━━ MATERIAL SHOWN ━━

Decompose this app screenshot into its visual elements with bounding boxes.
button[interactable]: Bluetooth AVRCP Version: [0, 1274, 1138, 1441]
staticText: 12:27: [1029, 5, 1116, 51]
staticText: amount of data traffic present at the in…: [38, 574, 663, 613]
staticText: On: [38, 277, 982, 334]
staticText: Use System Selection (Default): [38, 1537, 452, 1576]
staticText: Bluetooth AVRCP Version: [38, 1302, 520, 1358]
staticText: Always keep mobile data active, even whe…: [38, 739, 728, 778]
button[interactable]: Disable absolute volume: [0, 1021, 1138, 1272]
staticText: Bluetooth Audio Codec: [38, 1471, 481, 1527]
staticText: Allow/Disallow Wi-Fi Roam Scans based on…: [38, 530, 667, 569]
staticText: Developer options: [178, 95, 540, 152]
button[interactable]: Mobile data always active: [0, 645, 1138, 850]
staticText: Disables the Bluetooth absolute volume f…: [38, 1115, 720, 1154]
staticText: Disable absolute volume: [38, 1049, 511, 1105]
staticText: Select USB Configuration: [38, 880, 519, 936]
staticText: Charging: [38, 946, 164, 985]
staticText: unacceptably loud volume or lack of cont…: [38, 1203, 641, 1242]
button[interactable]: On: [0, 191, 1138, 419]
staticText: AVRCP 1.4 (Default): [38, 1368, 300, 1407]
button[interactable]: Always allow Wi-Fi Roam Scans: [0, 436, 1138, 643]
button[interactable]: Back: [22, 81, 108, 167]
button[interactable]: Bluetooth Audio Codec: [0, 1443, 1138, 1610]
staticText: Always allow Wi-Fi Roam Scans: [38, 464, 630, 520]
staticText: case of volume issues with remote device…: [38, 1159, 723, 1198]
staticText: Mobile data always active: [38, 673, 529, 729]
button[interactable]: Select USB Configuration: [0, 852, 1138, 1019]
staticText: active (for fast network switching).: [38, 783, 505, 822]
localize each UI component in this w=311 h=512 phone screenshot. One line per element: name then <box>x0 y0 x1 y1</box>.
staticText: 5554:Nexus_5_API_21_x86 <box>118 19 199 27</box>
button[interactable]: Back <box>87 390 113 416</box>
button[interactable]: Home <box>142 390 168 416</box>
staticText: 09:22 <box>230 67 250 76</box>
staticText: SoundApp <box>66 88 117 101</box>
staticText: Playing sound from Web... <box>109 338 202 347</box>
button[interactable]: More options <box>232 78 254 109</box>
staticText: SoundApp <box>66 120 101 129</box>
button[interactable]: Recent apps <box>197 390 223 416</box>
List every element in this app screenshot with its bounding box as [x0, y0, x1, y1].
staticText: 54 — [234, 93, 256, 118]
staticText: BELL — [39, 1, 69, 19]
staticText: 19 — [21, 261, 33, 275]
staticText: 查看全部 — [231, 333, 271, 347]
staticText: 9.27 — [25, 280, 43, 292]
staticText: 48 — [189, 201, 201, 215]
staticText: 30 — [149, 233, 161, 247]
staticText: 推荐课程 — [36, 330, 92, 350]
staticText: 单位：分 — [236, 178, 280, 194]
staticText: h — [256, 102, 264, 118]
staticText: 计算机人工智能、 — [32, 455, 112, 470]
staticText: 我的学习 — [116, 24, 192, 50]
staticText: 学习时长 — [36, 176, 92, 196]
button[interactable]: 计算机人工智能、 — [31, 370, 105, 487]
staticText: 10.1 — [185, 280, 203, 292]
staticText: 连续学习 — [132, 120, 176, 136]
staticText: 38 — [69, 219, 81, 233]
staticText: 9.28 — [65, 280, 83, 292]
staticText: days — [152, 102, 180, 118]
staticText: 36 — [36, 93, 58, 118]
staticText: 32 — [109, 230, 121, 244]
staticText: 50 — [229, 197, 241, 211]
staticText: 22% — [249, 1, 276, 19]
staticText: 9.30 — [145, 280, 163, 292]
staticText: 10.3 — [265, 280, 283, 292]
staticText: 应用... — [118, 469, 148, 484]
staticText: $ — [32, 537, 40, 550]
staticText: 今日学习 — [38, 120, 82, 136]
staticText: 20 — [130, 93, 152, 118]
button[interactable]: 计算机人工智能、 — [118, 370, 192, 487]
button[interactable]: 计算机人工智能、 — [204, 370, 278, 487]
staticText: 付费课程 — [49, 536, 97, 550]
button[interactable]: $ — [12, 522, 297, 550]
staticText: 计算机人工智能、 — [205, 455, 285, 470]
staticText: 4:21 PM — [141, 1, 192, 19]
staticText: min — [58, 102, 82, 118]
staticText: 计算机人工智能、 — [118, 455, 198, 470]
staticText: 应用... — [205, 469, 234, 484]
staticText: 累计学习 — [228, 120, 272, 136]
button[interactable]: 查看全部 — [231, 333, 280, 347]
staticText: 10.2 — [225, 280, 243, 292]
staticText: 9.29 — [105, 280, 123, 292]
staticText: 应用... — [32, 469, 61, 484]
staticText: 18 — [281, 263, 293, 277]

━━━

WORK REQUIRED — In the listing, find every line containing the word "Roam" and list it.

OUTPUT OF THE EXERCISE —
staticText: Allow/Disallow Wi-Fi Roam Scans based on…: [38, 530, 667, 569]
button[interactable]: Always allow Wi-Fi Roam Scans: [0, 436, 1138, 643]
staticText: Always allow Wi-Fi Roam Scans: [38, 464, 630, 520]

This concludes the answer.